Physiological adaptations to low-volume, high-intensity interval training in health and disease

Abstract

Exercise training is a clinically proven, cost-effective, primary intervention that delays and in many cases prevents the health burdens associated with many chronic diseases. However, the precise type and dose of exercise needed to accrue health benefits is a contentious issue with no clear consensus recommendations for the prevention of inactivity-related disorders and chronic diseases. A growing body of evidence demonstrates that high-intensity interval training (HIT) can serve as an effective alternate to traditional endurance-based training, inducing similar or even superior physiological adaptations in healthy individuals and diseased populations, at least when compared on a matched-work basis.

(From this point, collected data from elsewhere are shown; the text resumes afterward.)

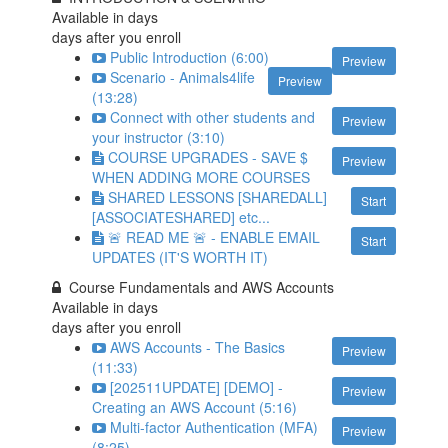
Available in
days
days after you enroll
Public Introduction (6:00)
Preview
Scenario - Animals4life
Preview
(13:28)
Connect with other students and
Preview
your instructor (3:10)
COURSE UPGRADES - SAVE $
Preview
WHEN ADDING MORE COURSES
SHARED LESSONS [SHAREDALL]
Start
[ASSOCIATESHARED] etc...
🚨 READ ME 🚨 - ENABLE EMAIL
Start
UPDATES (IT'S WORTH IT)
Course Fundamentals and AWS Accounts
Available in
days
days after you enroll
AWS Accounts - The Basics
Preview
(11:33)
[202511UPDATE] [DEMO] -
Preview
Creating an AWS Account (5:16)
Multi-factor Authentication (MFA)
Preview
(8:25)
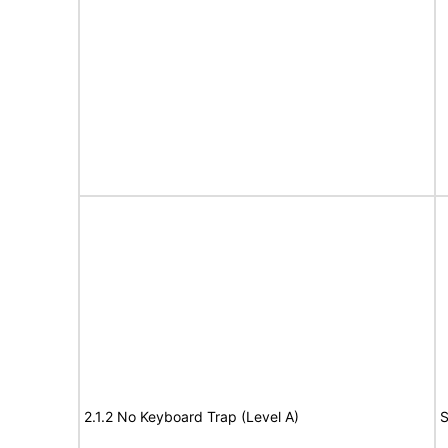
2.1.2 No Keyboard Trap (Level A)
S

While less well studied, low-volume HIT can also stimulate physiological remodelling comparable to moderate-intensity continuous training despite a substantially lower time commitment and reduced total exercise volume. Such findings are important given that 'lack of time' remains the most commonly cited barrier to regular exercise participation. Here we review some of the mechanisms responsible for improved skeletal muscle metabolic control and changes in cardiovascular function in response to low-volume HIT. We also consider the limited evidence regarding the potential application of HIT to people with, or at risk for, cardiometabolic disorders including type 2 diabetes. Finally, we provide insight on the utility of low-volume HIT for improving performance in athletes and highlight suggestions for future research.

Figure 1. Peak oxygen uptake (top panel) and the maximal activity of the mitochondrial enzyme citrate synthase measured in biopsy samples (bottom panel) obtained before (PRE) and after (POST) 6 weeks of Wingate-based high-intensity interval training (HIT) or traditional moderate-intensity endurance training (ET)

Total exercise volume was 90% lower in the HIT group. Redrawn from Burgomaster et al. (2008) with permission.* P < 0.05 vs Pre; main effect for time.

Figure 2. Potential intracellular signalling mechanisms involved in HIT-induced mitochondrial biogenesis

Low-volume HIT has been shown to activate 5′-AMP-activated protein kinase (AMPK) and p38 mitogen-activated protein kinase (MAPK). Both of these exercise-responsive signalling kinases are implicated in direct phosphorylation and activation of PGC-1α. Increased nuclear abundance of PGC-1α following HIT is hypothesized to co-activate transcription factors (TF) to increase mitochondrial gene transcription, ultimately resulting in accumulation of more mitochondrial proteins to drive mitochondrial biogenesis.

Figure 3. The effect of varying the intensity of interval training on changes in 40 km time-trial performance

Well-trained male cyclists were randomly assigned to one of five different doses of high-intensity interval training (HIT): 12 × 30 s at 175% of peak sustained power output (PPO), 12 × 1 min s at 100% PPO, 12 × 2 min at 90% PPO, 8 × 4 min at 85% PPO, or 4 × 8 min at 80% PPO. Cyclists completed six HIT sessions over a 3 week period in addition to their habitual aerobic base training. Redrawn from Stepto et al. (1999) with permission.